The most common examples are the migration to Microsoft 365 or Google Workspace, but the whole SaaS universe is included. Depending on the company’s business, companies may decide to take advantage of cloud services for:
- Communications (Unified Communications as a service, UCaaS) ;
- The customer experience (Contact Center as-a-service, CCaaS);
- Business process management (Enterprise Resource Planning, ERP);
- Departmental software such as HR systems, physical space management systems (resource booking, desk, meeting room, etc.), CRM, WMS for logistics, and much more.
- A different project is adopting cloud infrastructure (Infrastructure-as-a-service, or IaaS) instead of its physical systems (servers and storage systems). The main difference with the previous case is that here the company is provided with only the infrastructure (virtual machines, storage, network), which must be managed by dedicated personnel. In contrast, in the case of SaaS, the cloud provider provides both the infrastructure and the ‘application. The main benefits of using the cloud for infrastructure resources are its virtually infinite scalability and the absence of initial investments in favor of a cost model linked to the concrete use of resources.

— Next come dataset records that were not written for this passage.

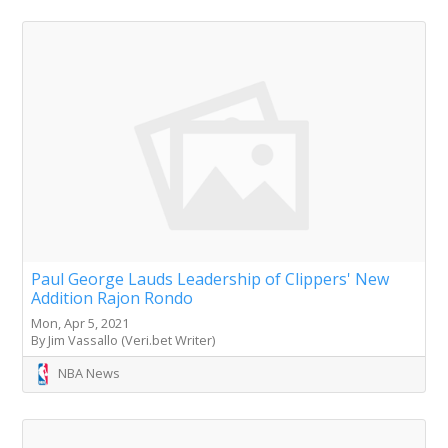
Paul George Lauds Leadership of Clippers' New
Addition Rajon Rondo
Mon, Apr 5, 2021
By Jim Vassallo (Veri.bet Writer)
NBA News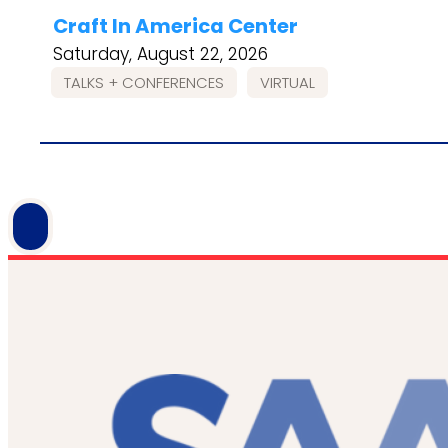
Craft In America Center
Saturday, August 22, 2026
TALKS + CONFERENCES
VIRTUAL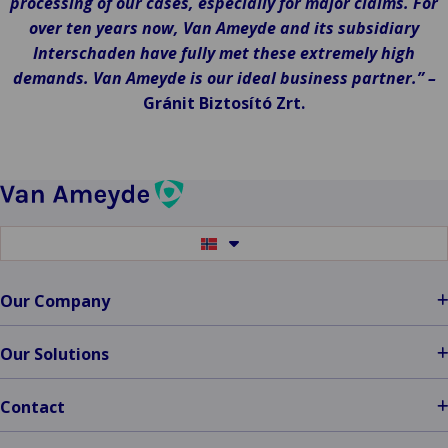
processing of our cases, especially for major claims. For
over ten years now, Van Ameyde and its subsidiary
Interschaden have fully met these extremely high
demands. Van Ameyde is our ideal business partner.” –
Gránit Biztosító Zrt.
Switch
to
another
language
Our Company
Our Solutions
Contact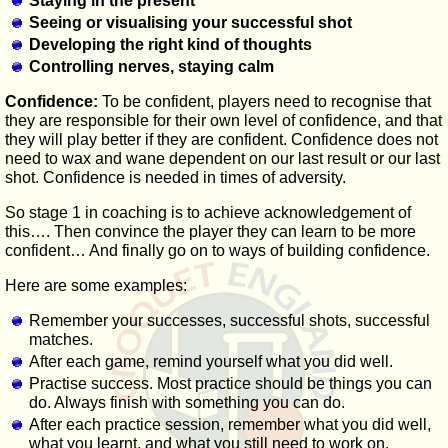
Staying in the present
Seeing or visualising your successful shot
Developing the right kind of thoughts
Controlling nerves, staying calm
Confidence:
To be confident, players need to recognise that
they are responsible for their own level of confidence, and that
they will play better if they are confident. Confidence does not
need to wax and wane dependent on our last result or our last
shot. Confidence is needed in times of adversity.
So stage 1 in coaching is to achieve acknowledgement of
this…. Then convince the player they can learn to be more
confident… And finally go on to ways of building confidence.
Here are some examples:
Remember your successes, successful shots, successful
matches.
After each game, remind yourself what you did well.
Practise success. Most practice should be things you can
do. Always finish with something you can do.
After each practice session, remember what you did well,
what you learnt, and what you still need to work on.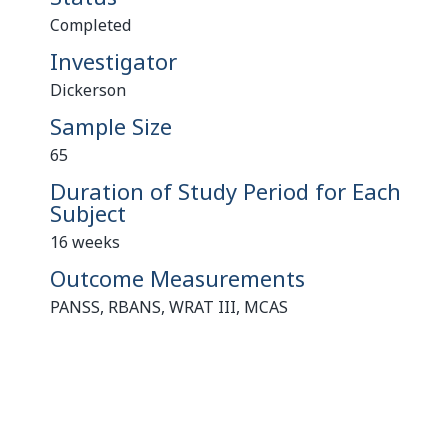
Completed
Investigator
Dickerson
Sample Size
65
Duration of Study Period for Each
Subject
16 weeks
Outcome Measurements
PANSS, RBANS, WRAT III, MCAS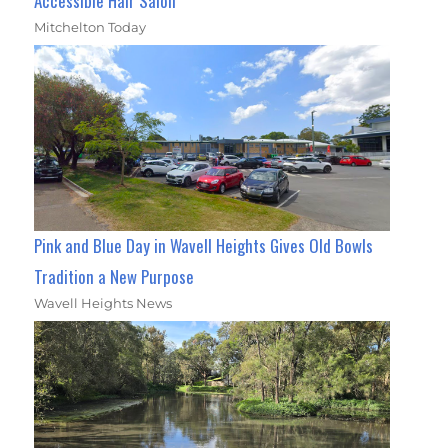
Accessible Hair Salon
Mitchelton Today
Pink and Blue Day in Wavell Heights Gives Old Bowls
Tradition a New Purpose
Wavell Heights News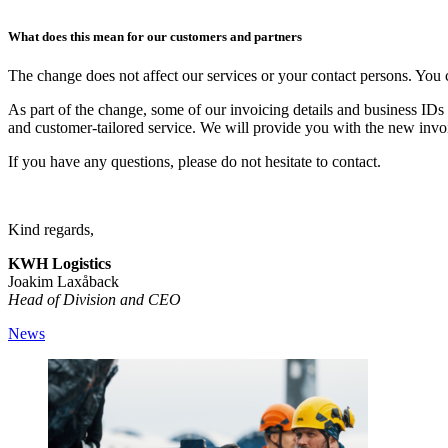
What does this mean for our customers and partners
The change does not affect our services or your contact persons. You 
As part of the change, some of our invoicing details and business IDs 
and customer-tailored service. We will provide you with the new invo
If you have any questions, please do not hesitate to contact.
Kind regards,
KWH Logistics
Joakim Laxåback
Head of Division and CEO
News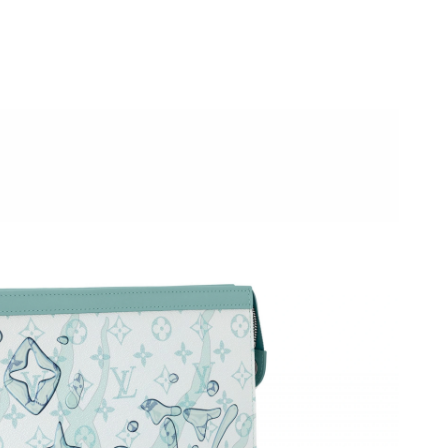
 2026 at 11:10 PM.
 2026 at 8:38 AM.
6 at 2:32 PM.
at 8:18 AM.
0, 2026 at 10:12 AM.
at 10:53 AM.
2:29 PM.
2026 at 6:13 PM.
 2026 at 7:24 PM.
 at 12:57 PM.
026 at 1:00 PM.
 3:39 PM.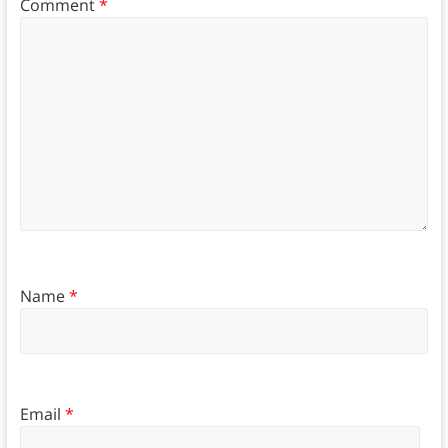
Comment
*
Name
*
Email
*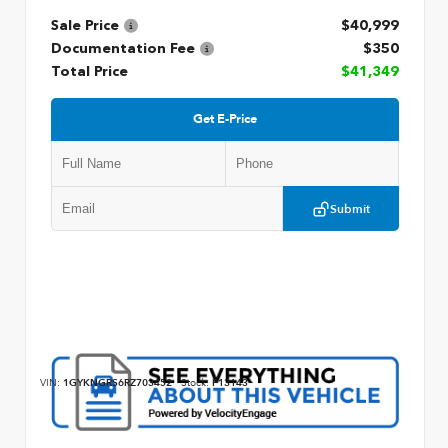
Sale Price
$40,999
Documentation Fee
$350
Total Price
$41,349
Get E-Price
Submit
VIN:
1GYKNGRS6RZ703452
Stock:
P13143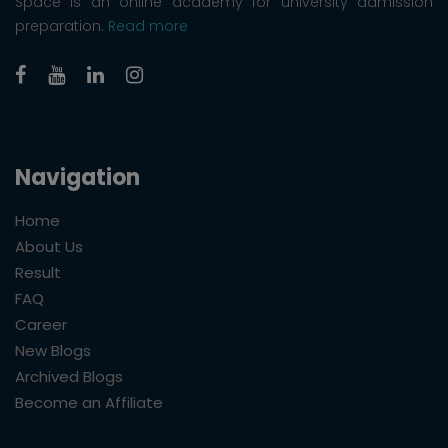
Space is an online academy for university admission
preparation.
Read more
Navigation
Home
About Us
Result
FAQ
Career
New Blogs
Archived Blogs
Become an Affiliate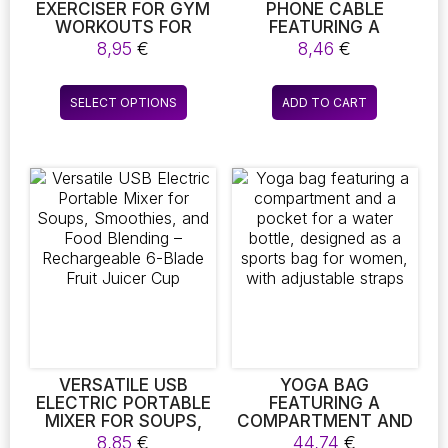
EXERCISER FOR GYM
PHONE CABLE
WORKOUTS FOR
FEATURING A
BOTH MEN AND
HUMOROUS DESIGN
8,95
€
8,46
€
WOMEN, THIGH
RESEMBLING A MINI
EXERCISERS FOR
HUMPING DOG TOY,
This
SPORTS FITNESS,
SUITABLE FOR DATA
SELECT OPTIONS
ADD TO CART
product
THIGH MASTER FOR
TRANSFER AND
LEG MUSCLE
CHARGING
has
DEVELOPMENT
SMARTPHONES. THIS
multiple
UNIVERSAL PHONE
variants.
CABLE IS IDEAL FOR
The
DROPSHIPPING
PURPOSES
options
may
be
chosen
on
the
product
page
VERSATILE USB
YOGA BAG
ELECTRIC PORTABLE
FEATURING A
MIXER FOR SOUPS,
COMPARTMENT AND
SMOOTHIES, AND
A POCKET FOR A
8,85
€
44,74
€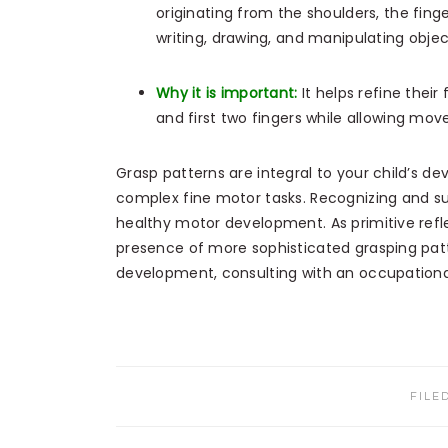
originating from the shoulders, the fing
writing, drawing, and manipulating objec
Why it is important:
It helps refine their 
and first two fingers while allowing mov
Grasp patterns are integral to your child’s d
complex fine motor tasks. Recognizing and sup
healthy motor development. As primitive refl
presence of more sophisticated grasping patt
development, consulting with an occupational
FILE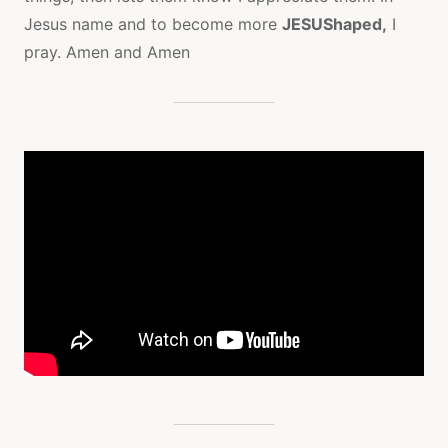
Jesus name and to become more
JESUShaped,
I
pray. Amen and Amen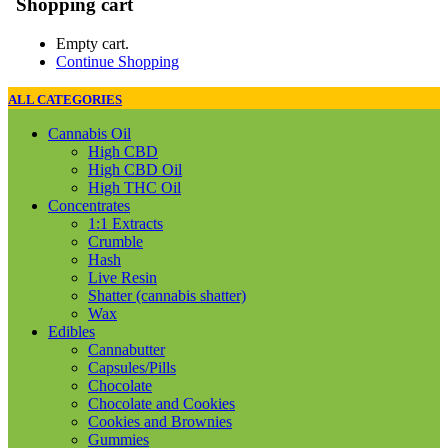
Shopping cart
Empty cart.
Continue Shopping
ALL CATEGORIES
Cannabis Oil
High CBD
High CBD Oil
High THC Oil
Concentrates
1:1 Extracts
Crumble
Hash
Live Resin
Shatter (cannabis shatter)
Wax
Edibles
Cannabutter
Capsules/Pills
Chocolate
Chocolate and Cookies
Cookies and Brownies
Gummies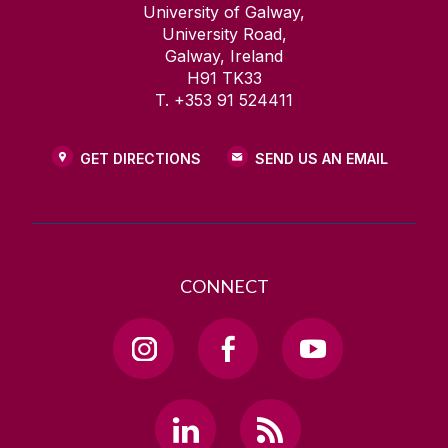
University of Galway,
University Road,
Galway, Ireland
H91 TK33
T. +353 91 524411
GET DIRECTIONS
SEND US AN EMAIL
CONNECT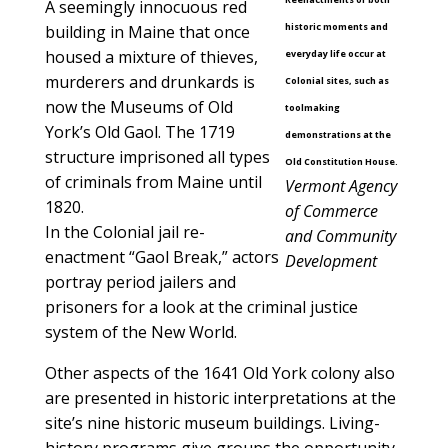
A seemingly innocuous red
historic moments and
building in Maine that once
housed a mixture of thieves,
everyday life occur at
murderers and drunkards is
Colonial sites, such as
now the Museums of Old
toolmaking
York’s Old Gaol. The 1719
demonstrations at the
structure imprisoned all types
Old Constitution House.
of criminals from Maine until
Vermont Agency
1820.
of Commerce
In the Colonial jail re-
and Community
enactment “Gaol Break,” actors
Development
portray period jailers and
prisoners for a look at the criminal justice
system of the New World.
Other aspects of the 1641 Old York colony also
are presented in historic interpretations at the
site’s nine historic museum buildings. Living-
history programs give groups the opportunity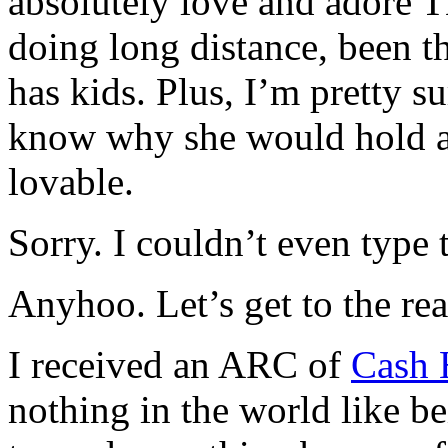
absolutely love and adore T
doing long distance, been th
has kids. Plus, I’m pretty s
know why she would hold a 
lovable.
Sorry. I couldn’t even type t
Anyhoo. Let’s get to the rea
I received an ARC of
Cash 
nothing in the world like be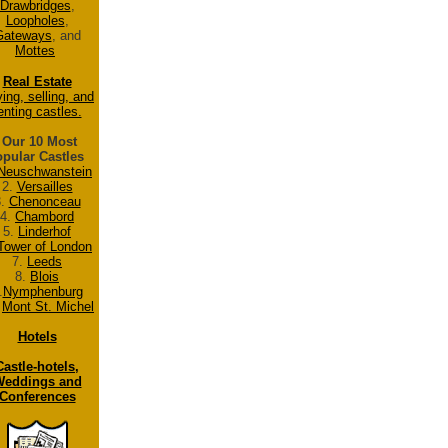
Drawbridges
,
Loopholes
,
Gateways
, and
Mottes
Real Estate
ing, selling, and
enting castles.
Our 10 Most
pular Castles
Neuschwanstein
2.
Versailles
3.
Chenonceau
4.
Chambord
5.
Linderhof
Tower of London
7.
Leeds
8.
Blois
.
Nymphenburg
.
Mont St. Michel
Hotels
Castle-hotels,
eddings and
Conferences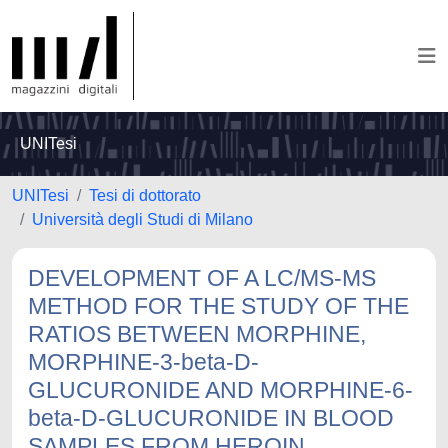
UNITesi
UNITesi
Tesi di dottorato
Università degli Studi di Milano
DEVELOPMENT OF A LC/MS-MS
METHOD FOR THE STUDY OF THE
RATIOS BETWEEN MORPHINE,
MORPHINE-3-beta-D-
GLUCURONIDE AND MORPHINE-6-
beta-D-GLUCURONIDE IN BLOOD
SAMPLES FROM HEROIN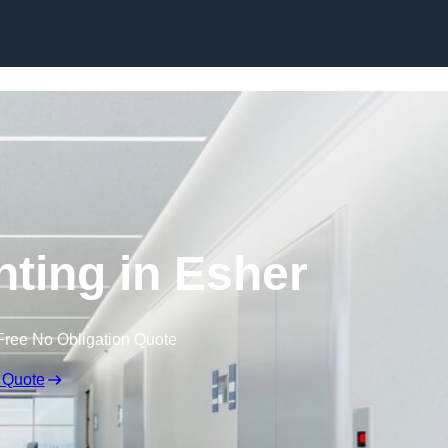
Skip to content
hting in Esher
Free No Obligation Quote
 Quote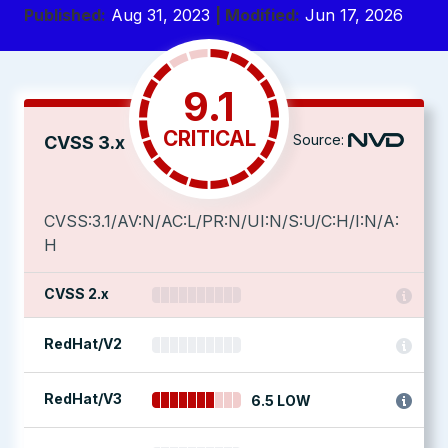
Published:
Aug 31, 2023
| Modified:
Jun 17, 2026
9.1
CRITICAL
Source:
CVSS 3.x
CVSS:3.1/AV:N/AC:L/PR:N/UI:N/S:U/C:H/I:N/A:
H
CVSS 2.x
RedHat/V2
RedHat/V3
6.5 LOW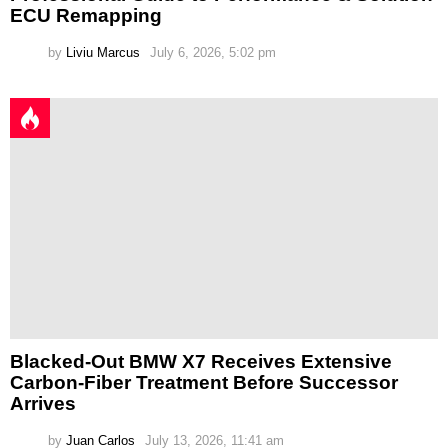
ECU Remapping
by
Liviu Marcus
July 6, 2026, 5:02 pm
Blacked-Out BMW X7 Receives Extensive
Carbon-Fiber Treatment Before Successor
Arrives
by
Juan Carlos
July 13, 2026, 11:41 am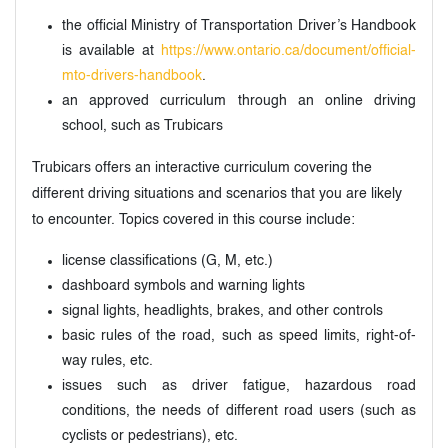
the official Ministry of Transportation Driver’s Handbook
is available at
https://www.ontario.ca/document/official-
mto-drivers-handbook
.
an approved curriculum through an online driving
school, such as Trubicars
Trubicars offers an interactive curriculum covering the
different driving situations and scenarios that you are likely
to encounter. Topics covered in this course include:
license classifications (G, M, etc.)
dashboard symbols and warning lights
signal lights, headlights, brakes, and other controls
basic rules of the road, such as speed limits, right-of-
way rules, etc.
issues such as driver fatigue, hazardous road
conditions, the needs of different road users (such as
cyclists or pedestrians), etc.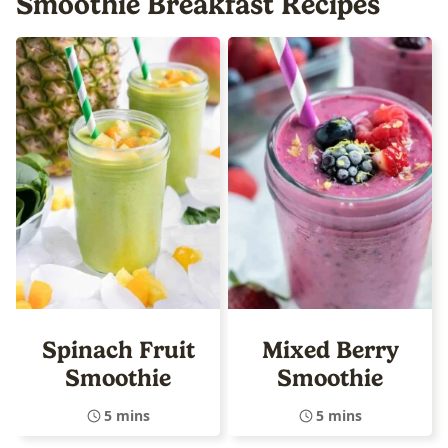
Smoothie Breakfast Recipes
Spinach Fruit
Mixed Berry
Smoothie
Smoothie
5 mins
5 mins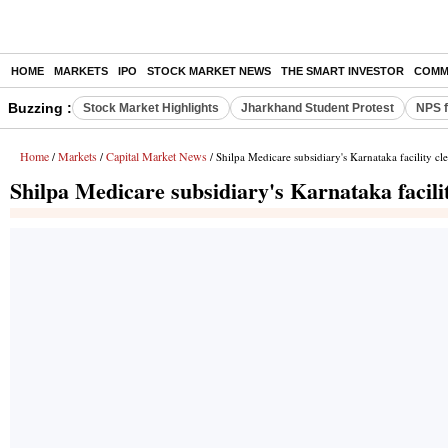
HOME
MARKETS
IPO
STOCK MARKET NEWS
THE SMART INVESTOR
COMM
Buzzing :
Stock Market Highlights
Jharkhand Student Protest
NPS f
Home
Markets
Capital Market News
/
/
/ Shilpa Medicare subsidiary's Karnataka facility c
Shilpa Medicare subsidiary's Karnataka facil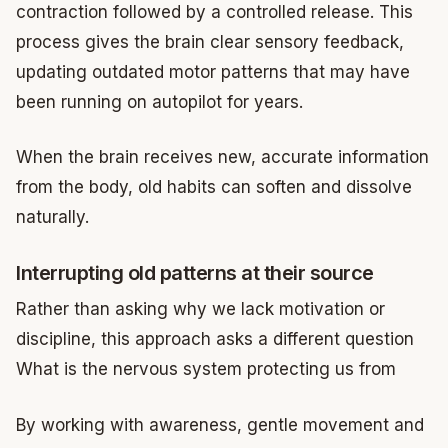
contraction followed by a controlled release. This
process gives the brain clear sensory feedback,
updating outdated motor patterns that may have
been running on autopilot for years.
When the brain receives new, accurate information
from the body, old habits can soften and dissolve
naturally.
Interrupting old patterns at their source
Rather than asking why we lack motivation or
discipline, this approach asks a different question
What is the nervous system protecting us from
By working with awareness, gentle movement and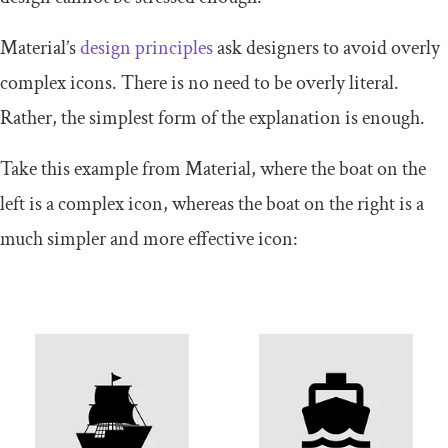
Material’s
design principles
ask designers to avoid overly
complex icons. There is no need to be overly literal.
Rather, the simplest form of the explanation is enough.
Take this example from Material, where the boat on the
left is a complex icon, whereas the boat on the right is a
much simpler and more effective icon: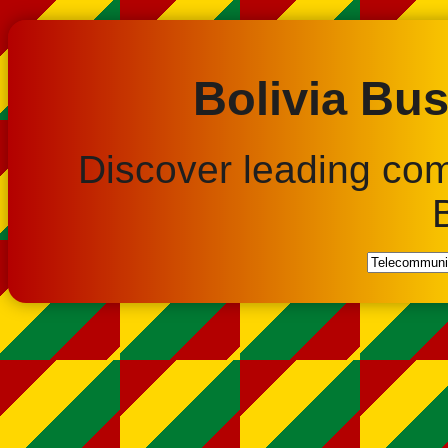
Bolivia Bus
Discover leading co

- Usually, enterprise-level companies migrate their internally developed applications to the cloud. Apart from simple lift-and-shift scenarios, i.e., repositioning the application in the cloud without changes to the architecture and code, most companies use the path to modernize their applications, i.e., redesigning them based on advanced technologies and innovation, making them cloud-native.
As mentioned, most companies are investing in the first hypothesis of migration to the cloud, namely that of services, emphasizing email, productivity tools, collaboration, and file and document repositories.
Why adopt cloud services
The reasons that drive companies towards the adoption of cloud services are different. The service provider, usually an international vendor with a world-class cloud infrastructure and a highly talented developer team, ensures the resiliency of the hardware and software. By combining infrastructure and application, the cloud service wins over the traditional model in terms of resilience (uptime) and scalability, in addition to the fact that neither the hardware nor the services (software) undergo the phenomenon of obsolescence and are constantly updated. Finally, as anticipated, the whole cloud world has the benefit of not requiring courageous investments (CapEx).
How to migrate to cloud services: clichés and mistakes not to be made.
In 2023, enterprises were no longer wondering whether to move to cloud services but how to do it.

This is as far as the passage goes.